Concentrons-nous, alors, sur la seule djazaïrbiya. Partant du test ci-dessus, on comprendra que la promotion de cette langue sera l’œuvre, comme le français, auparavant, d’un même type de minorité d’intellectuels éclairés de la partie linguistiquement arabophone. Espérons voir cette initiative soutenue par des dirigeants de partis démocratiques et, soyons optimistes, par la partie consciente du peuple, enfin, soyons encore plus optimistes, par des dirigeants institutionnels. « Soyons réalistes ! Demandons l’impossible ! »

Deux méthodes paraissent praticables.

La première consiste à attirer l’attention des dirigeants de l’État, des partis démocratiques et des associations, par l’exposition des problèmes linguistiques et par des propositions concrètes à réaliser. L’expérience montre l’illusion de compter sur les dirigeants de l’État ; quant aux partis, ils ne s’intéresseront que dans la mesure où la revendication linguistique conforte leurs objectifs dits « stratégiques », ce qui n’est pas certain. Enfin, les associations citoyennes souffrent de certaines « lourdeurs » d’initiative.

La seconde voie est d’agir en tant qu’intellectuels, de manière spécifique, dans tous les domaines où cela est possible, comme ce fut le cas pour le tamazight, ainsi que d’autres langues du monde.

Cela pourrait coûter à certains le renoncement à des fauteuils institutionnels, donc à des salaires et à des privilèges. Ils le feront, comme d’autres ailleurs, s’ils mettent au-dessus de ces facteurs la dignité de citoyen et d’intellectuel, épris de l’intérêt commun.
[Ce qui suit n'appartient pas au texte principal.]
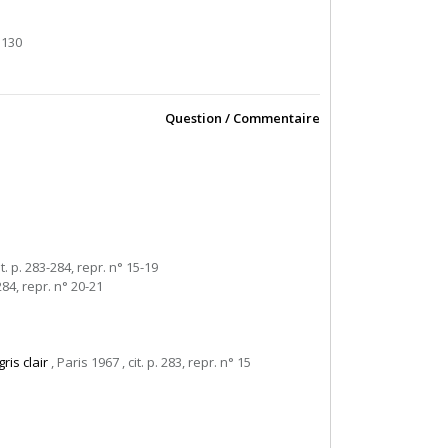
. 130
Question / Commentaire
it. p. 283-284, repr. n° 15-19
 284, repr. n° 20-21
ris clair
, Paris 1967 , cit. p. 283, repr. n° 15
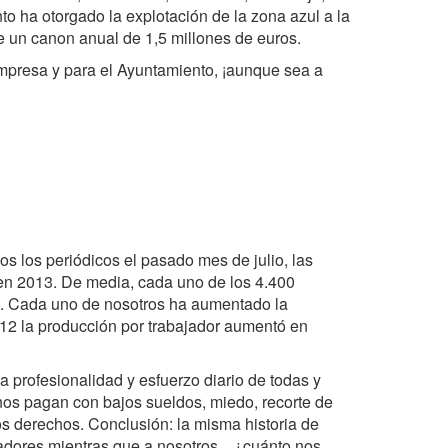
o ha otorgado la explotación de la zona azul a la
 un canon anual de 1,5 millones de euros.
presa y para el Ayuntamiento, ¡aunque sea a
s los periódicos el pasado mes de julio, las
en 2013. De media, cada uno de los 4.400
o. Cada uno de nosotros ha aumentado la
012 la producción por trabajador aumentó en
a profesionalidad y esfuerzo diario de todas y
nos pagan con bajos sueldos, miedo, recorte de
s derechos. Conclusión: la misma historia de
jadores mientras que a nosotros... ¿cuánto nos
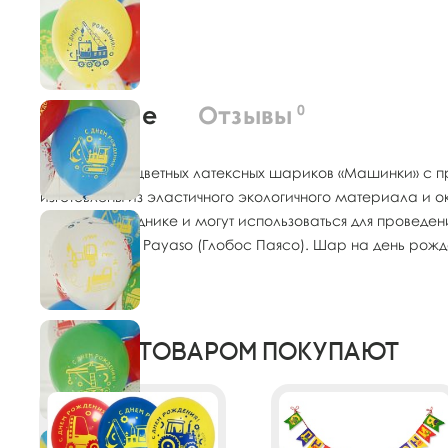
О товаре
Отзывы
0
Набор разноцветных латексных шариков «Машинки» с пр
изготовлены из эластичного экологичного материала и 
детском празднике и могут использоваться для проведен
Бренд: Globos Payaso (Глобос Паясо). Шар на день рож
С этим товаром покупают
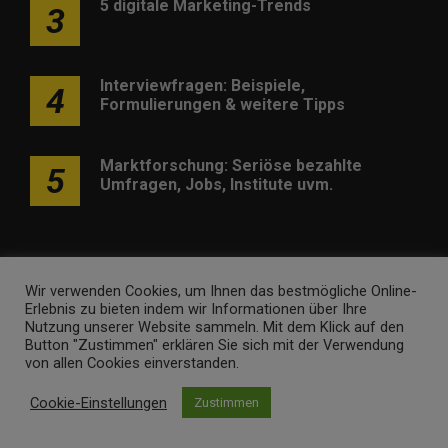
5 digitale Marketing-Trends
3
Interviewfragen: Beispiele,
4
Formulierungen & weitere Tipps
Marktforschung: Seriöse bezahlte
5
Umfragen, Jobs, Institute uvm.
Wir verwenden Cookies, um Ihnen das bestmögliche Online-
Erlebnis zu bieten indem wir Informationen über Ihre
Werben
Kontakt
Impressum
Newsletter
Nutzung unserer Website sammeln. Mit dem Klick auf den
Button "Zustimmen" erklären Sie sich mit der Verwendung
marketing-trendinformationen.de • Marken- und
von allen Cookies einverstanden.
Domaininhaber ist
Internet Ventures
. Webseitenbetreiber ist
Cookie-Einstellungen
Zustimmen
Volo Media
.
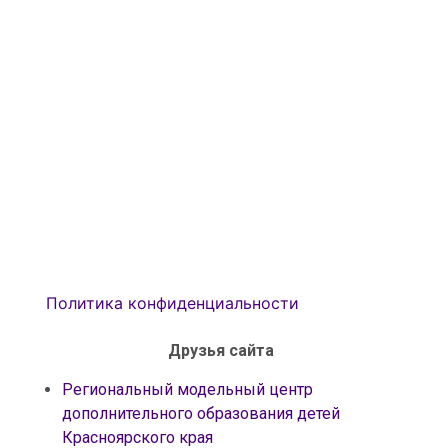
Политика конфиденциальности
Друзья сайта
Региональный модельный центр
дополнительного образования детей
Красноярского края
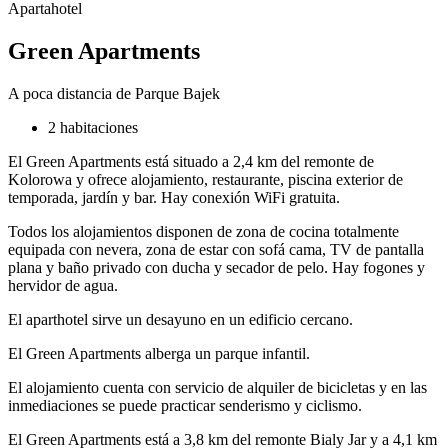
Apartahotel
Green Apartments
A poca distancia de Parque Bajek
2 habitaciones
El Green Apartments está situado a 2,4 km del remonte de
Kolorowa y ofrece alojamiento, restaurante, piscina exterior de
temporada, jardín y bar. Hay conexión WiFi gratuita.
Todos los alojamientos disponen de zona de cocina totalmente
equipada con nevera, zona de estar con sofá cama, TV de pantalla
plana y baño privado con ducha y secador de pelo. Hay fogones y
hervidor de agua.
El aparthotel sirve un desayuno en un edificio cercano.
El Green Apartments alberga un parque infantil.
El alojamiento cuenta con servicio de alquiler de bicicletas y en las
inmediaciones se puede practicar senderismo y ciclismo.
El Green Apartments está a 3,8 km del remonte Bialy Jar y a 4,1 km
Selon leur degré de conscience au sujet du problème linguistique, les quatre types d’agents énumérés (intellectuels, associations citoyennes, partis politiques, État) peuvent œuvrer ensemble, complémentairement, sinon intervenir séparément, de façon autonome. L’expérience algérienne, concernant le tamazight, laisse dubitatif sur cette complémentarité d’action. Encore une fois, la priorité reviendra à la minorité d’intellectuels éclairés, suivie par des associations citoyennes ; les partis prendront le train en marche, s’il convient à leur tactique ; finalement, l’État concédera quand la pression populaire le contraindra.
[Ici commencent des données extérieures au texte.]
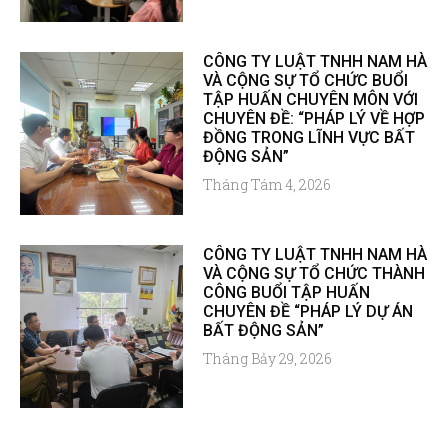
CÔNG TY LUẬT TNHH NAM HÀ
VÀ CỘNG SỰ TỔ CHỨC BUỔI
TẬP HUẤN CHUYÊN MÔN VỚI
CHUYÊN ĐỀ: “PHÁP LÝ VỀ HỢP
ĐỒNG TRONG LĨNH VỰC BẤT
ĐỘNG SẢN”
Tháng Tám 4, 2026
CÔNG TY LUẬT TNHH NAM HÀ
VÀ CỘNG SỰ TỔ CHỨC THÀNH
CÔNG BUỔI TẬP HUẤN
CHUYÊN ĐỀ “PHÁP LÝ DỰ ÁN
BẤT ĐỘNG SẢN”
Tháng Bảy 29, 2026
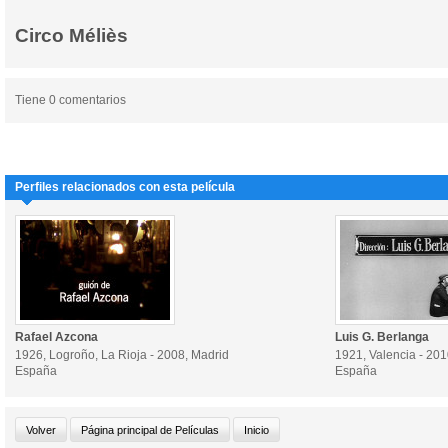
Circo Méliès
Tiene 0 comentarios
Perfiles relacionados con esta película
Rafael Azcona
Luis G. Berlanga
1926, Logroño, La Rioja - 2008, Madrid
1921, Valencia - 201
España
España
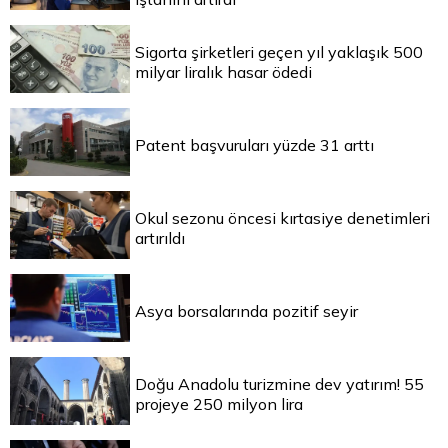
Sigorta şirketleri geçen yıl yaklaşık 500
milyar liralık hasar ödedi
Patent başvuruları yüzde 31 arttı
Okul sezonu öncesi kırtasiye denetimleri
artırıldı
Asya borsalarında pozitif seyir
Doğu Anadolu turizmine dev yatırım! 55
projeye 250 milyon lira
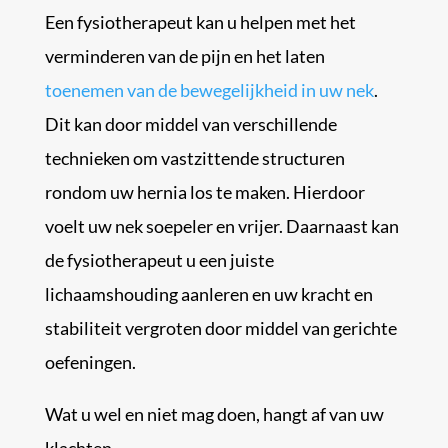
Een fysiotherapeut kan u helpen met het
verminderen van de pijn en het laten
toenemen van de bewegelijkheid in uw nek
.
Dit kan door middel van verschillende
technieken om vastzittende structuren
rondom uw hernia los te maken. Hierdoor
voelt uw nek soepeler en vrijer. Daarnaast kan
de fysiotherapeut u een juiste
lichaamshouding aanleren en uw kracht en
stabiliteit vergroten door middel van gerichte
oefeningen.
Wat u wel en niet mag doen, hangt af van uw
klachten.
Applaudissons donc tous, Amazighophones et Arabophones, à la reconnaissance du tamazight, dont Mouloud Mammeri fut un éminent promoteur. Et que nous, les linguistiquement arabophones, locuteurs de la djazaïrbiya, suivons l’exemple, en consacrant, finalement, notre affectueuse et intelligente attention à notre langue maternelle, celle du peuple, pour contribuer à la transformer en langue à part entière. Tout en continuant, de manière complémentaire, à utiliser le français, l’arabe moyen-oriental ou toute autre langue, dans un esprit libre et solidaire.

Peu importe le temps nécessaire, un long voyage commence toujours par un premier pas, suivi par d’autres. Le but est enthousiasmant. Finalement, il réconciliera notre langage d’intellectuel avec celui de notre peuple, le parler de nos émotions et sentiments les plus intimes avec celui de nos pensées les plus complexes, tout en nous laissant pratiquer toutes les autres langues, selon notre désir.

K. N.

Email : kad-n@email.com

Notes

(1)  Plutôt que dire « arabe dialectal algérien » ou « darija ». J’ai formé le mot « djazaïrbiya » à partir de « Djazaïr » (Algérie) et « arBIYA » (arabe). Les motifs de ce choix seront explicités dans un ouvrage de prochaine publication : Défense des langues populaires, le cas algérien.